Kemendes PDTT Memeriksa Pendekatan Antropologis dalam Proses Transformasi Daerah
Dalam proses merumuskan desain pembangunan dan transformasi daerah tertinggal, Kementerian Desa, Pembangunan Daerah Tertinggal, dan Transmigrasi (Kemendes PDTT) terus menyelidiki pendekatan antropologis dan sosiologis.
Dalam mengembangkan strategi untuk pembangunan dan transformasi daerah tertinggal, Kementerian Desa, Pembangunan Daerah Tertinggal, dan Transmigrasi (Kemendes PDTT) sedang mempertimbangkan pendekatan antropologis dan sosiologis. Rafdinal, Pelaksana Tugas (Plt.) Direktur Jenderal Percepatan Pembangunan Daerah Tertinggal Kemendes PDTT, mengatakan bahwa metode ini sangat penting agar rencana transformasi daerah dapat memenuhi kebutuhan masyarakat dan kondisi lokal.
Rafdinal mengatakan bahwa elemen budaya, adat, dan kearifan lokal memainkan peran penting dalam mengubah masyarakat di daerah tertinggal. Ini adalah masalah yang signifikan yang membutuhkan pendekatan yang sangat peka. Sebagai contoh, ia mengacu pada Suku Asmat, di mana tradisi nomaden masih kuat dan berdampak negatif pada angka kematian ibu dan anak. Selama perjalanan nomaden, banyak ibu melahirkan di bawah pohon, di luar fasilitas kesehatan, dengan peralatan yang sangat terbatas.

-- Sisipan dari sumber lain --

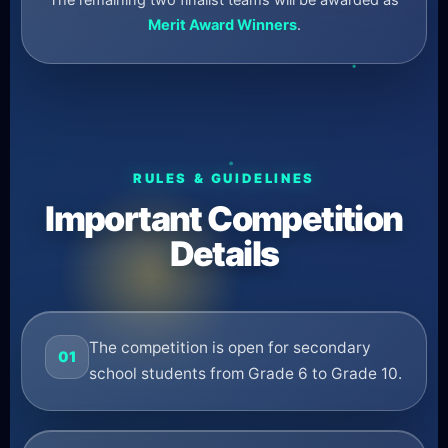
The remaining two finalist teams will be awarded as
Merit Award Winners
.
RULES & GUIDELINES
Important Competition
Details
The competition is open for secondary
01
school students from Grade 6 to Grade 10.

Untuk menyelesaikan masalah ini, Rafdinal menyarankan untuk membangun infrastruktur dasar di jalur yang sering digunakan oleh orang Asmat saat mereka bergerak.
Rafdinal juga memberikan perhatian khusus pada sektor perekonomian Suku Asmat. Suku Asmat memiliki potensi besar dalam seni ukir patung dari kayu merbau dan matoa, yang tumbuh di hutan pedalaman Papua, meskipun pertanian subsisten kurang efektif untuk meningkatkan kesejahteraan mereka. Karena kualitas kayu yang digunakan, produk patung ini memiliki nilai jual yang tinggi dan telah menarik perhatian pasar di luar negeri.
Rafdinal mengatakan bahwa seharusnya lebih banyak perhatian diberikan pada pembangunan industri kreatif daripada memaksa orang Asmat untuk menjadi petani. Untuk memahami potensi dan kebutuhan masyarakat lokal dan untuk meningkatkan kualitas hidup di daerah tertinggal, pendekatan antropologis dan sosiologis yang berkelanjutan diperlukan.
Sejak 2015, ada penurunan dari 13.453 desa menjadi 4.850 desa pada tahun 2023. Ini menunjukkan upaya Kemendes PDTT untuk menangani masalah di daerah tertinggal.